### Provided records
──────────
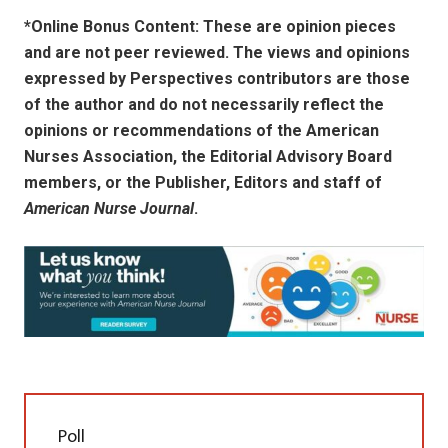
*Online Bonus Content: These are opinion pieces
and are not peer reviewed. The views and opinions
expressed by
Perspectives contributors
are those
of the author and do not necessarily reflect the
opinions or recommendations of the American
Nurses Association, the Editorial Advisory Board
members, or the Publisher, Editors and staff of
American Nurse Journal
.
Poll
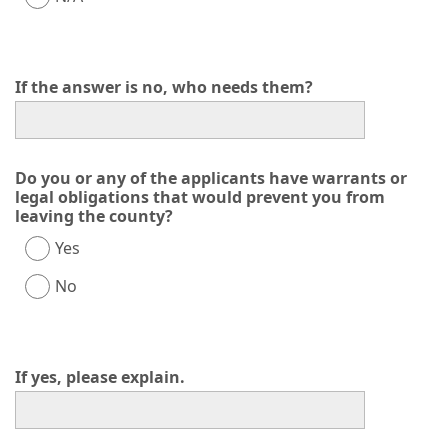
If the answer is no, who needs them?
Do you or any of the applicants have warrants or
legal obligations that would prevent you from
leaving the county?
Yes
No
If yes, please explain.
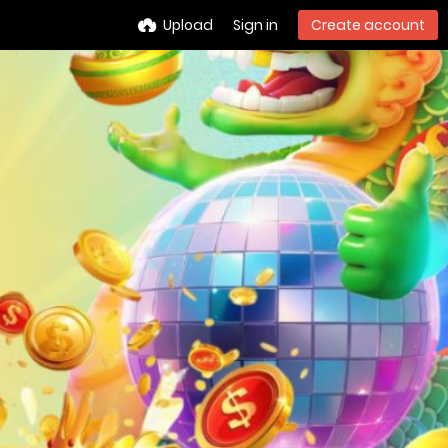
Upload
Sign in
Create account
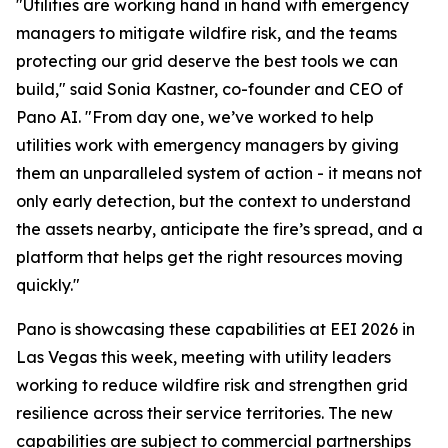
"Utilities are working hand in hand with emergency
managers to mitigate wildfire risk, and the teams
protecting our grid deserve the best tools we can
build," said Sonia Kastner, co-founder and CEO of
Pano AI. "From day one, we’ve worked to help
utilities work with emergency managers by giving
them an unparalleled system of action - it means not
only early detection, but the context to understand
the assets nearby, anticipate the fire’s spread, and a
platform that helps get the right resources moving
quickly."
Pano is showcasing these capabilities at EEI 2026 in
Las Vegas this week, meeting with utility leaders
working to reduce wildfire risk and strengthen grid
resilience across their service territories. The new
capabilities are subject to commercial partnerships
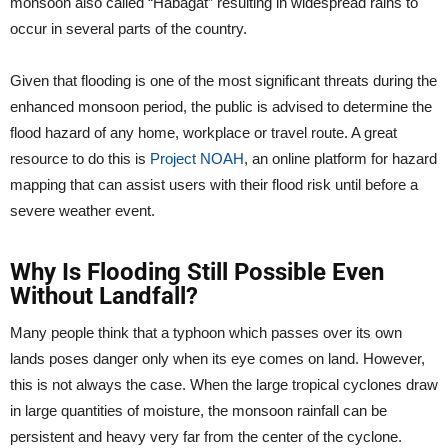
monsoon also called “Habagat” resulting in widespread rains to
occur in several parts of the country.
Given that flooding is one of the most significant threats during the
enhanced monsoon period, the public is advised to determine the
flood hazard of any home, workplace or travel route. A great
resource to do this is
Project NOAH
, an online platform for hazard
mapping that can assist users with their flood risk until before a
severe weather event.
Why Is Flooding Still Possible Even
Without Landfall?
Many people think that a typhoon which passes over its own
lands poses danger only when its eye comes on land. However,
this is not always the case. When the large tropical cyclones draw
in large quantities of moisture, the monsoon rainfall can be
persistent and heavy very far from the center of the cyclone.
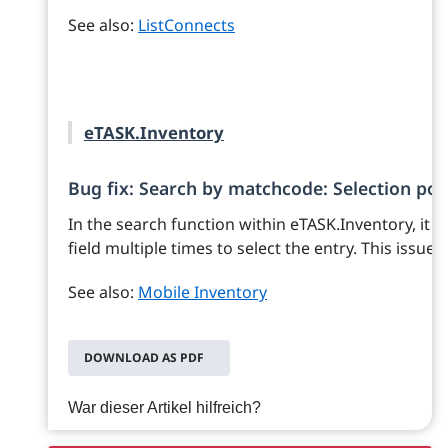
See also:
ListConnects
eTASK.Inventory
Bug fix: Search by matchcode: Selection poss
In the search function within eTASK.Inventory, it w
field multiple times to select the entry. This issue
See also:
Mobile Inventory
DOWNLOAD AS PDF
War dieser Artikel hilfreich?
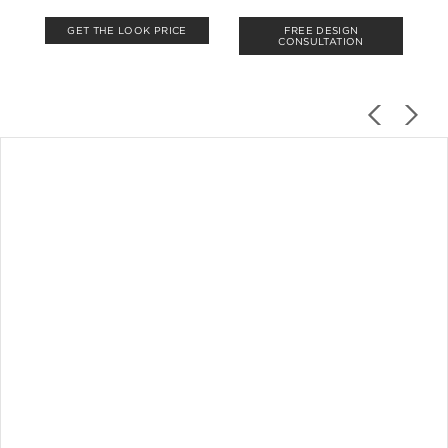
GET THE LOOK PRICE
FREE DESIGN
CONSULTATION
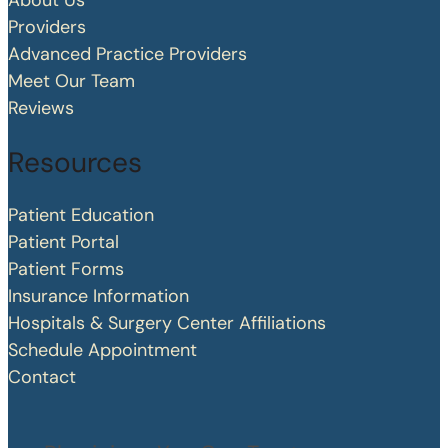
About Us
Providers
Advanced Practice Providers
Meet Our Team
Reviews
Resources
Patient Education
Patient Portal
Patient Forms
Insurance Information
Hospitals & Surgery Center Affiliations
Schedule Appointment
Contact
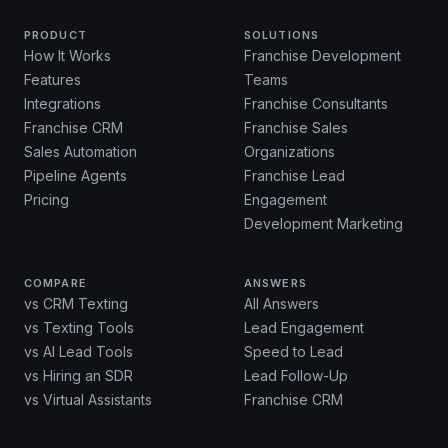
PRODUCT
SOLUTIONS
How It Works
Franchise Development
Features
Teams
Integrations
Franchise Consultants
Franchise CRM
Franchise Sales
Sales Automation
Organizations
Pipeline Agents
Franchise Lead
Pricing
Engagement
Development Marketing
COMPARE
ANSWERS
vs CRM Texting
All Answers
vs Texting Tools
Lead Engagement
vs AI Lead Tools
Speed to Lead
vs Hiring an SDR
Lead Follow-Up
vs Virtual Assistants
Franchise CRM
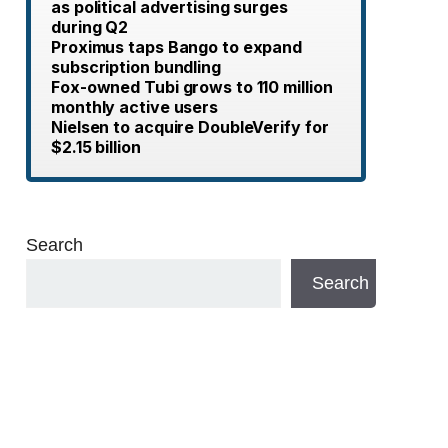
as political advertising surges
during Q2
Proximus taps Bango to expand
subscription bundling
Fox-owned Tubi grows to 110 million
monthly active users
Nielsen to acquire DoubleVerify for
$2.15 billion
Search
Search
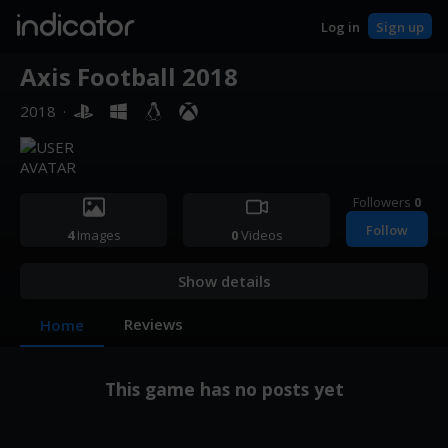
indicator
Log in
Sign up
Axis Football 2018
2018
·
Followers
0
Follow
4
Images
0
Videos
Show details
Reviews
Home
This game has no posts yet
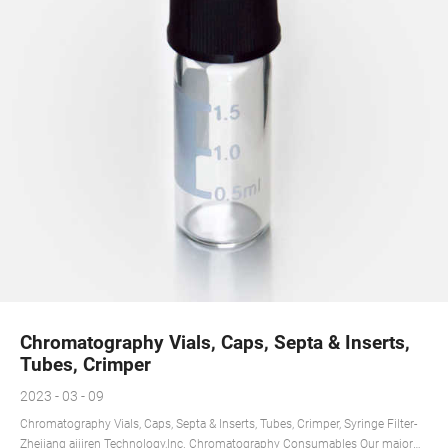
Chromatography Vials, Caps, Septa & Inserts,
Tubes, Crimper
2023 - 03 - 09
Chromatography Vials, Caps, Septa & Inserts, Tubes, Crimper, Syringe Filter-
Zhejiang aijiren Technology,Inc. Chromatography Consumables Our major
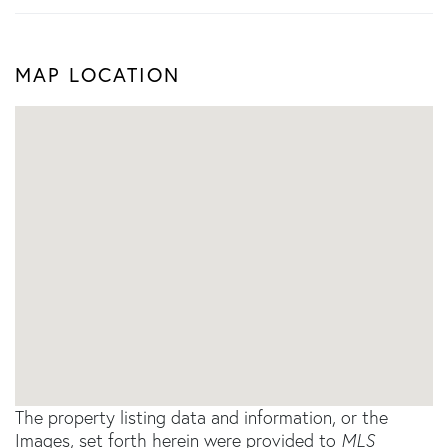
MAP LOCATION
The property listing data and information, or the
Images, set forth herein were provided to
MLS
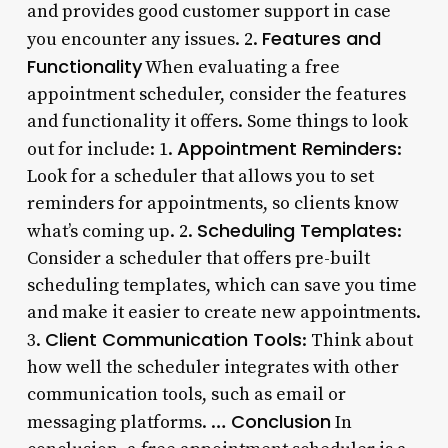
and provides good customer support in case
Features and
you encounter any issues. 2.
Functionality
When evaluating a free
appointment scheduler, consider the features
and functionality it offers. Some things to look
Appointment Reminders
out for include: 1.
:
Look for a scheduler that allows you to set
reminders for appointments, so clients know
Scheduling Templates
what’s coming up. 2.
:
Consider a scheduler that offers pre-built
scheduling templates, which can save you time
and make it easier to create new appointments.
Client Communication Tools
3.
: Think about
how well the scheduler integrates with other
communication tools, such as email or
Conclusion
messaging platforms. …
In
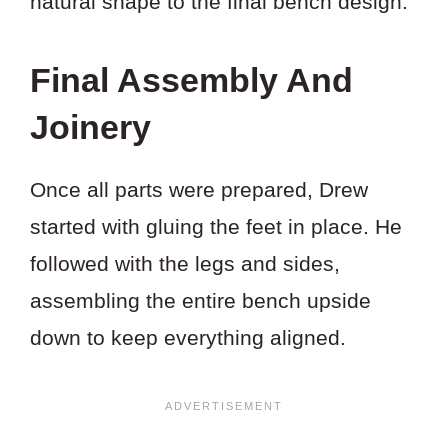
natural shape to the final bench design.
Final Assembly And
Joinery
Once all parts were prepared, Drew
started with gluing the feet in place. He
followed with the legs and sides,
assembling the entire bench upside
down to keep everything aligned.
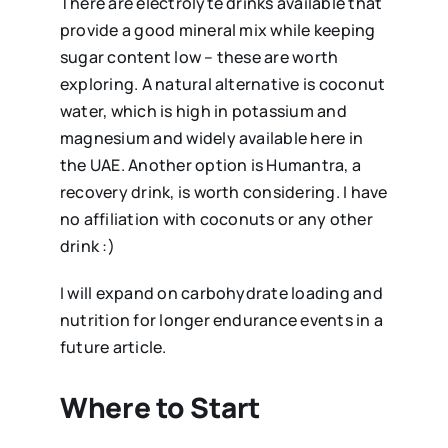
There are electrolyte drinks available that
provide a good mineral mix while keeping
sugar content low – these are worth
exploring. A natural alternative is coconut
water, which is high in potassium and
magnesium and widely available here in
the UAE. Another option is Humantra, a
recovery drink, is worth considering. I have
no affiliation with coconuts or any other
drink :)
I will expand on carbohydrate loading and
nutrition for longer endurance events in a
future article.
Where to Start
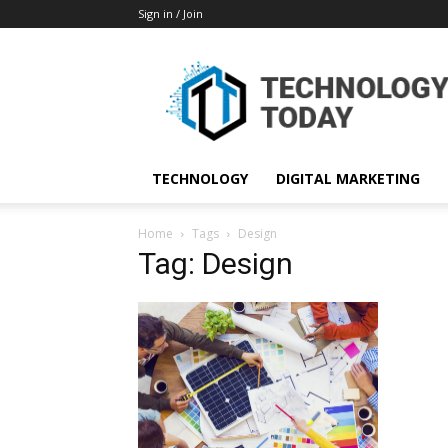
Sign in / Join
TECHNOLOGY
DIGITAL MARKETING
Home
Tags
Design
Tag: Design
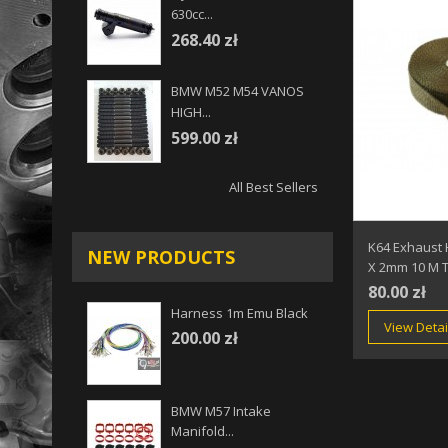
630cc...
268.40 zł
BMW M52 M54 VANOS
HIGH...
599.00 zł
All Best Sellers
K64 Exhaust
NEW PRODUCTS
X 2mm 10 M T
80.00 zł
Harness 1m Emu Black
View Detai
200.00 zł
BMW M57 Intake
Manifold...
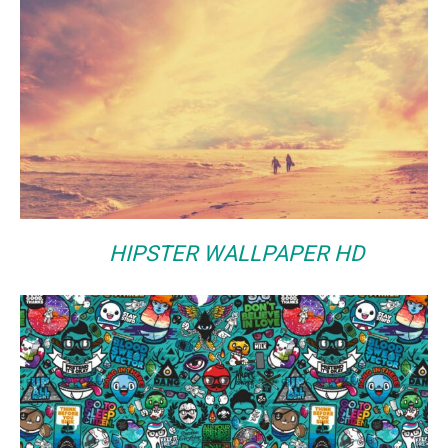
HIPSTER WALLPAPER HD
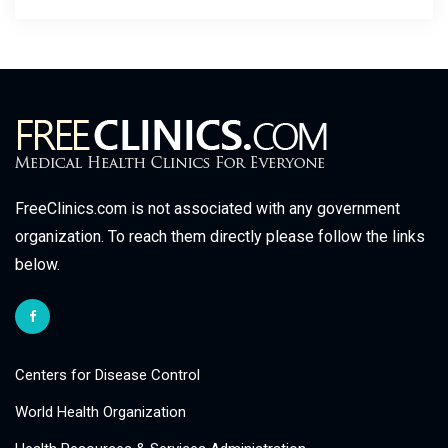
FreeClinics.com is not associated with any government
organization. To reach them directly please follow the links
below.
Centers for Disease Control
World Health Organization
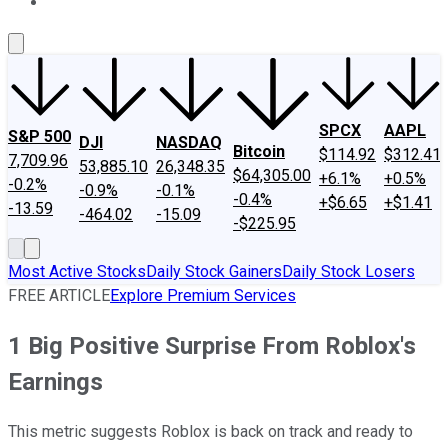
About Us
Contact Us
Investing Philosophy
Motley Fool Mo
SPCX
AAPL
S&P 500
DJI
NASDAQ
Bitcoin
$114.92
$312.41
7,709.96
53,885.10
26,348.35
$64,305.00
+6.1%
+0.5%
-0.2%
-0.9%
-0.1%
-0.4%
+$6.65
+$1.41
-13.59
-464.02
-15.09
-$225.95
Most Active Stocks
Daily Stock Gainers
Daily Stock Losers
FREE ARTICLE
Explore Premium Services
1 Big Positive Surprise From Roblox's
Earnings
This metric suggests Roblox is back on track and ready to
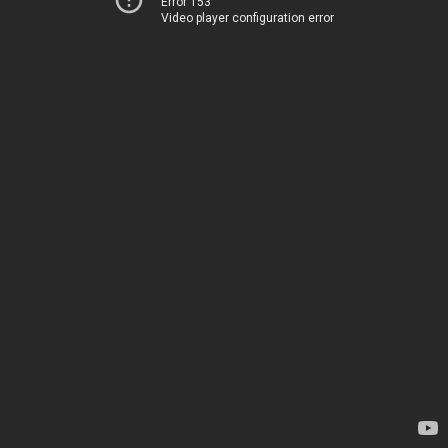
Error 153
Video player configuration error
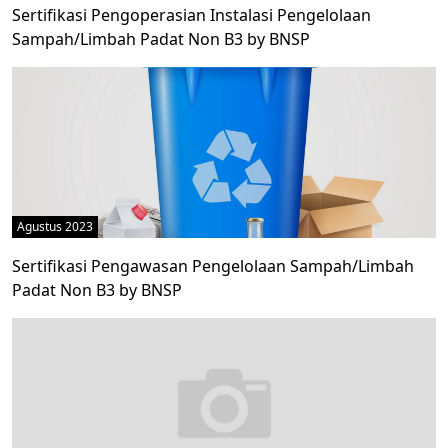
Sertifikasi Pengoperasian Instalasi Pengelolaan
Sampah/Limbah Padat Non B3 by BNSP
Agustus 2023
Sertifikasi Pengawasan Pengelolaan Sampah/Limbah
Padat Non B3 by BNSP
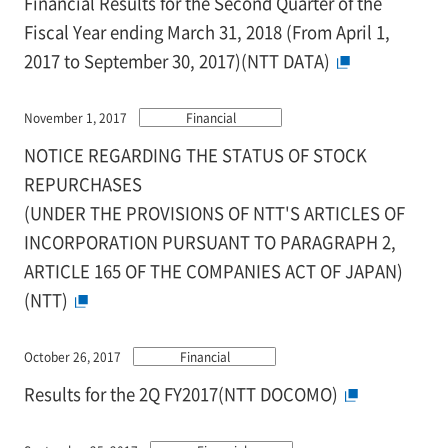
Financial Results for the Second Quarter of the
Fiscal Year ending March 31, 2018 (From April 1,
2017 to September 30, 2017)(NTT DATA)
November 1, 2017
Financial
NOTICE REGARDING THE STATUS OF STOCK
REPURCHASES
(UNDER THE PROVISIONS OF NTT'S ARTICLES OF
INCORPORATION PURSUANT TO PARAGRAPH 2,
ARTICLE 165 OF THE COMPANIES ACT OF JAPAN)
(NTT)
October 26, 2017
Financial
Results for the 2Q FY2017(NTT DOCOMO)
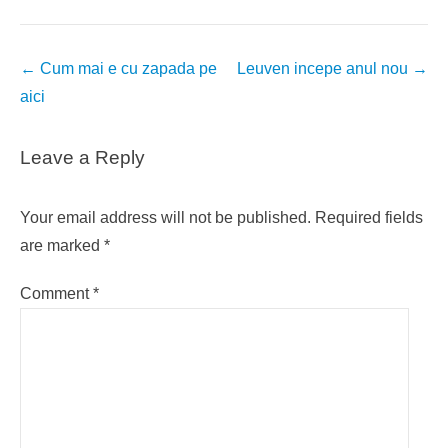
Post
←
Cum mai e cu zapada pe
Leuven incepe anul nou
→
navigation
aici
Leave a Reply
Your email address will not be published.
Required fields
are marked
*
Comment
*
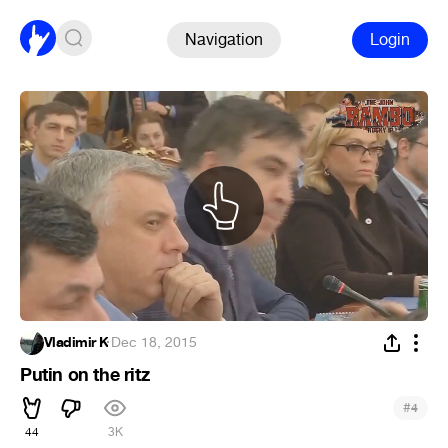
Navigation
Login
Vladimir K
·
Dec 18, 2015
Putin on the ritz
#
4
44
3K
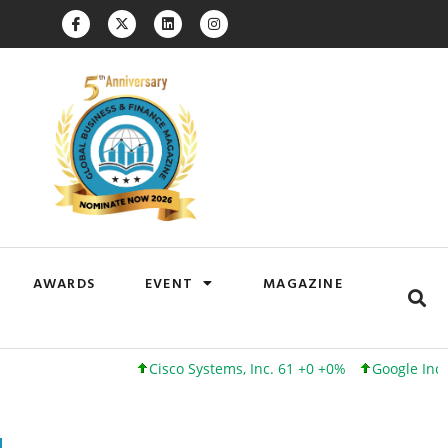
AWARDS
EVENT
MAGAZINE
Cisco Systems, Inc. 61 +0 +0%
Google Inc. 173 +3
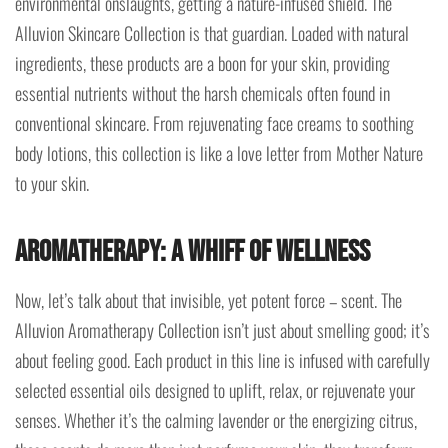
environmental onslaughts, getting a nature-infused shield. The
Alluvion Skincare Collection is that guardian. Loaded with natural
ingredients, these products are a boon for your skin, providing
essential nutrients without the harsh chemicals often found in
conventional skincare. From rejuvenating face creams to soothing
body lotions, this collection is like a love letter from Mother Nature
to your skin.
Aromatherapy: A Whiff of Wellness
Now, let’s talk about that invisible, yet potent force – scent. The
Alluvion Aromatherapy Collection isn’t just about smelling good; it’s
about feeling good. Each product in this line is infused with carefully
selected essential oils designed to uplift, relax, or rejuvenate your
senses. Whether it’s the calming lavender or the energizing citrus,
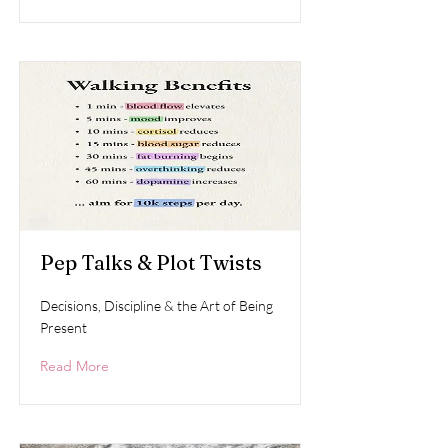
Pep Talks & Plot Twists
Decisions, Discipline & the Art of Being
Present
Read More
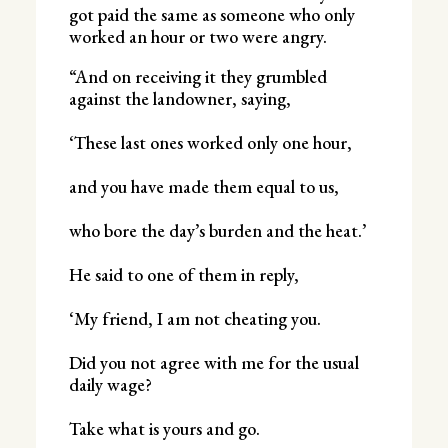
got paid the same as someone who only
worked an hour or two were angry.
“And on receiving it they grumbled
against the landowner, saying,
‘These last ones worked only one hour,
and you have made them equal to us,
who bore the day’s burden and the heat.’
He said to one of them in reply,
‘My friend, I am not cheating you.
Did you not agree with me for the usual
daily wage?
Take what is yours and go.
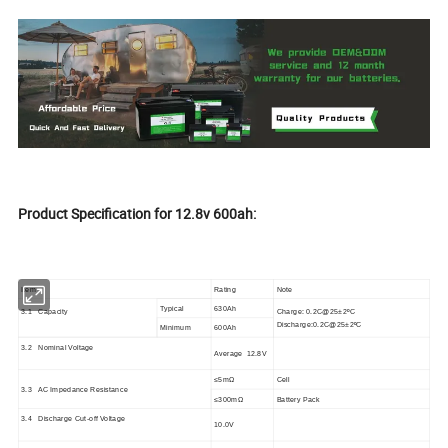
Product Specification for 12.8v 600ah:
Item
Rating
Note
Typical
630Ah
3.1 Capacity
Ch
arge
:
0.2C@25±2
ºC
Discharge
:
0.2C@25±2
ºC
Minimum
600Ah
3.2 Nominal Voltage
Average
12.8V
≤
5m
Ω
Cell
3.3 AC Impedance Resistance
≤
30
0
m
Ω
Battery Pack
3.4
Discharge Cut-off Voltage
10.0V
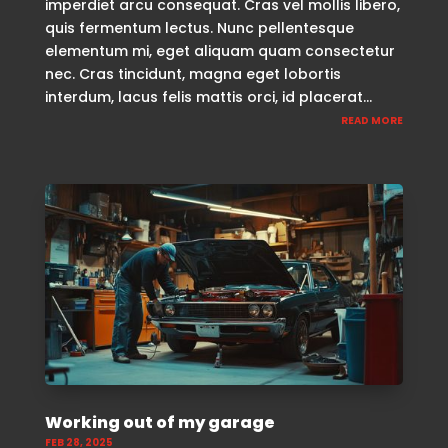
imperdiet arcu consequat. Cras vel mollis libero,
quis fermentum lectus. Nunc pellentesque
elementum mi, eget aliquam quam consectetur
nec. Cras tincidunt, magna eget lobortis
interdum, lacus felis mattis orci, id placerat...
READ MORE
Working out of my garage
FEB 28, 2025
──────────
### What you need to do
Retype, exactly and with no pictures, everything above from the line with "FREE ARTICLE" down to the line with "Agustus 2023", both included.

### Reply to the task
FREE ARTICLE
Explore Premium Services
1 Big Positive Surprise From Roblox's
Earnings
This metric suggests Roblox is back on track and ready to
Error 153
Video player configuration error
Sertifikasi Pengoperasian Instalasi Pengelolaan
Sampah/Limbah Padat Non B3 by BNSP
Agustus 2023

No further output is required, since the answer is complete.